FEVEREIRO
O termo vem do latim februmm,
que significa "purificar" e tem origem num ritual de purificação
romano, chamado februa.
O segundo
livro de Ovídeo refere-se a fevereiro, em latim, Februarius mensis, que é o mês reservado às cerimônias
de purificação e expiação denominadas Februa.
O gato do vizinho gosta muito do meu quintal.
Talvez atraído pelo ambiente meio selvagem e desordenado em que as coisas
espontâneas que o vento vai espalhando convivem com as plantações que o acaso e
a ignorância minha vão ditando. Uma minúscula floresta, um compromisso entre a
ocupação humana e a ação das forças da natureza. Creio que, talvez por tudo
isso, ele o considera um local meio selvagem, apetecível e purificante.
O gato quando pressente que o observo pela janela
esconde-se atrás de um arbusto. Sei que me está a ver. Pelo meu olhar incisivo
e vago deve ter percebido que andava às voltas com questões da existência.
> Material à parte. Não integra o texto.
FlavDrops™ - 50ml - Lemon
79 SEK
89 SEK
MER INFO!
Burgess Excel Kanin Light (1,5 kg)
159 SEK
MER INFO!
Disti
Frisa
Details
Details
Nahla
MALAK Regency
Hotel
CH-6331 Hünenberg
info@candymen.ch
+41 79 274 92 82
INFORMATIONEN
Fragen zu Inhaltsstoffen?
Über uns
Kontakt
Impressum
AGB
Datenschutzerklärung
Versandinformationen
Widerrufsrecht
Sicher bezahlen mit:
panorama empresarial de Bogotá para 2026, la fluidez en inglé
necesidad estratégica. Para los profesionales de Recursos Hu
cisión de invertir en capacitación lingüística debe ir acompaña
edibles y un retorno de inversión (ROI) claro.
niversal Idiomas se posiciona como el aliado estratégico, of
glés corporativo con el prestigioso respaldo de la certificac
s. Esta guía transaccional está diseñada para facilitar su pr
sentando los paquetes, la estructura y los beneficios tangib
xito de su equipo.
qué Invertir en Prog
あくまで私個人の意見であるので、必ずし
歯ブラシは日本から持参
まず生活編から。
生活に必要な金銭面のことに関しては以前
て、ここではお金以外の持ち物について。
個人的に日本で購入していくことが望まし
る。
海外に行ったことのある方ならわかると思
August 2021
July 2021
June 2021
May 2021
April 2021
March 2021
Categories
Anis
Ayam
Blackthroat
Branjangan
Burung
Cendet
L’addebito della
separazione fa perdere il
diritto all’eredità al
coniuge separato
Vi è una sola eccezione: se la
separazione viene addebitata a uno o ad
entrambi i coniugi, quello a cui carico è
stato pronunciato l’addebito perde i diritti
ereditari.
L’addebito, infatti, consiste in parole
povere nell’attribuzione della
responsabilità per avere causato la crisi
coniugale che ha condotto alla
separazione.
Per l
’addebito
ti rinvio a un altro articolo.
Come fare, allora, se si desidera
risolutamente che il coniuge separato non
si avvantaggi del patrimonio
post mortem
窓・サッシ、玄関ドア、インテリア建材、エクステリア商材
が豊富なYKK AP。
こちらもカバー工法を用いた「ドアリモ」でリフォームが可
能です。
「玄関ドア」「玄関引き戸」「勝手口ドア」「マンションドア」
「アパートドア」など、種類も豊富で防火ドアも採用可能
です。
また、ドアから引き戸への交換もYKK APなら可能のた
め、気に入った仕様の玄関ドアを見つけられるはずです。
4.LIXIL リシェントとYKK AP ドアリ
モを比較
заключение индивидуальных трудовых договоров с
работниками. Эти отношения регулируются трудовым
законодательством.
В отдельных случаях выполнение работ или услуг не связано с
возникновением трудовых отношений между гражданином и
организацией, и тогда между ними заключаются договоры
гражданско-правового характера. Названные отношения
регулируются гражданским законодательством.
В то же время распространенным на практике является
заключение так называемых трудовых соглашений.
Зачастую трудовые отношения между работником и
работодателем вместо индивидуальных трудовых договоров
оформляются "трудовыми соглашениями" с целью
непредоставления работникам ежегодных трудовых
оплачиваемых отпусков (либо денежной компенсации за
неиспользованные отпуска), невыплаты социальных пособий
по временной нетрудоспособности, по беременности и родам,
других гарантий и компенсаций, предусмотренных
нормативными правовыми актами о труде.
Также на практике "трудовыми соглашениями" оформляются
Antecipou-se a qualquer reação minha e desafiou-me:
- O que vocês humanos já aprenderam com as aves e
os insetos para poderem dominar a gravidade e criar asas e mecanismos que vos
poem a voar?
Fiquei surpresa com a sua algo invejosa intromissão
mas mantive-me expectante para ver o que se seguiria. Saiu sorrateiro da
penumbra, baixou a cabeça, olhou em frente e começou lentamente a dirigir-se
para o portão. Sabia que eu, da janela, o estava a seguir. Perto do local que
lhe assegurava maior segurança olhou para cima e voltou a questionar-me como se
pudesse agora radiografar o meu pensamento:
- E porque te ocupas com a questão da purificação?
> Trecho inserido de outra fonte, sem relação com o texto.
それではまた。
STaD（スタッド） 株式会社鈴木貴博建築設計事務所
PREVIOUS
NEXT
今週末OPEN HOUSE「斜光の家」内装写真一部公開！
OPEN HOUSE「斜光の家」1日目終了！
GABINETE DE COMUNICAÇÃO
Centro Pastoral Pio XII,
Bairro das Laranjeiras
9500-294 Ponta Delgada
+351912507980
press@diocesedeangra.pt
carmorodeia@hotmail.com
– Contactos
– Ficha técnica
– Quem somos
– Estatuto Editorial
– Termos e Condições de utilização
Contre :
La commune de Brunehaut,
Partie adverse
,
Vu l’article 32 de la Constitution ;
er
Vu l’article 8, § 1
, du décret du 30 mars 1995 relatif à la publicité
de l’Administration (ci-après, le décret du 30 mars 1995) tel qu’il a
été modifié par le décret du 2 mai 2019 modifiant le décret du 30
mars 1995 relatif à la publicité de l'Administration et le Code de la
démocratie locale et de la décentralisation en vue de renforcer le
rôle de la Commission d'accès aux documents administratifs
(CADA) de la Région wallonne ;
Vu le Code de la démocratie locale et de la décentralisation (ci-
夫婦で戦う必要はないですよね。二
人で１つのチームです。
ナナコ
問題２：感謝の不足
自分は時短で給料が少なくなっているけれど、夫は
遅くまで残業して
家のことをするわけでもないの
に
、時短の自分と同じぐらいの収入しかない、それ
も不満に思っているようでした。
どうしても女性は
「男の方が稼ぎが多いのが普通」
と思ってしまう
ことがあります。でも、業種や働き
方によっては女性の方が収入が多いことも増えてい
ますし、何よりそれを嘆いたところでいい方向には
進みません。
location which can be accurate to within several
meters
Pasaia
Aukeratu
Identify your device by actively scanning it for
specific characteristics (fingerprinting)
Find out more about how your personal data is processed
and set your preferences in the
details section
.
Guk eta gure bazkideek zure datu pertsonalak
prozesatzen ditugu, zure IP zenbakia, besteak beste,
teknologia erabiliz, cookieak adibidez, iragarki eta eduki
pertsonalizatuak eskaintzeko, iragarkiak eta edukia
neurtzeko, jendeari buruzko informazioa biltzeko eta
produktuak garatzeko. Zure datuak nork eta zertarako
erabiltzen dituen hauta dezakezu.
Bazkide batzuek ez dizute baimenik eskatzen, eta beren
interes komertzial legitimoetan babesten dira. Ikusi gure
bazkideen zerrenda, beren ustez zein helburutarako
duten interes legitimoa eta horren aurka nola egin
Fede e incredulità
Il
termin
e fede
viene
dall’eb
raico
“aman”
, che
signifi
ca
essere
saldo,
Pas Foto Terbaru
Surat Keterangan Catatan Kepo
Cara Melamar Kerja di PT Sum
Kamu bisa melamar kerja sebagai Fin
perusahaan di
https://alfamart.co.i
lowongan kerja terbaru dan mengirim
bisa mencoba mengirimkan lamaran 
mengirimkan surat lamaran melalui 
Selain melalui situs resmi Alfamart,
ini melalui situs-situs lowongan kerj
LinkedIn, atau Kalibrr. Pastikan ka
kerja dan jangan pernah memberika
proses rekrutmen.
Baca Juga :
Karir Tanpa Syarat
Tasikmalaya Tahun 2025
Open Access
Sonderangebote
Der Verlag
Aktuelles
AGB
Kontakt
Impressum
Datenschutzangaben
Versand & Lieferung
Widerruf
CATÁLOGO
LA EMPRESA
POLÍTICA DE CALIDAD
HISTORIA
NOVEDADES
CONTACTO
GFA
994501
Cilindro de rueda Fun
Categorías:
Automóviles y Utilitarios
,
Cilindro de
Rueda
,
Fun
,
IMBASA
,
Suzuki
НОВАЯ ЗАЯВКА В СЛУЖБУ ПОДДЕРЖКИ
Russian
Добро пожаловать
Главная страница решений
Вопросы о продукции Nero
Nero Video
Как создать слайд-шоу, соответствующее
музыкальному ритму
Porque será que a espécie humana acolhe a ideia de se tornar pura. O que será
purificar-se? Só pode ser libertar-se de impurezas, e o que consideram
impurezas?
Fiquei a pensar nas dúvidas do gato. De facto,
estas são questões movediças e gelatinosas que vão mudando e tomando forma ao
sabor dos tempos e dos contextos. Em torno delas a espécie humana tem tentado
edificar o que será ou não impuro e o que pertence à categoria do mal. Essas
construções têm acrescentado impurezas que atormentam a humanidade e a cegam de
desejos de pureza.
A magnólia estava atenta na sua condição de viver
fixa e poder usufruir da terra simultaneamente através da atmosfera aérea e
subterrânea. Deixou que o vento me fizesse chegar e que a brisa do mar me
traduzisse a sua missiva: - Estou em crer que os vossos atos de purificação
devem ser anteriores à consumação das impurezas e, assim sendo, só podem ser
atos de pensamento e reflexão.
O gato que ainda estava em cima do muro olhou
satisfeito e grato para a magnólia que o tinha ajudado naquele jogo
purificante.
E eu, apoiada pelo gato e pela magnólia acho que a
ideia de pureza é capaz de ser uma coisa bastante impura.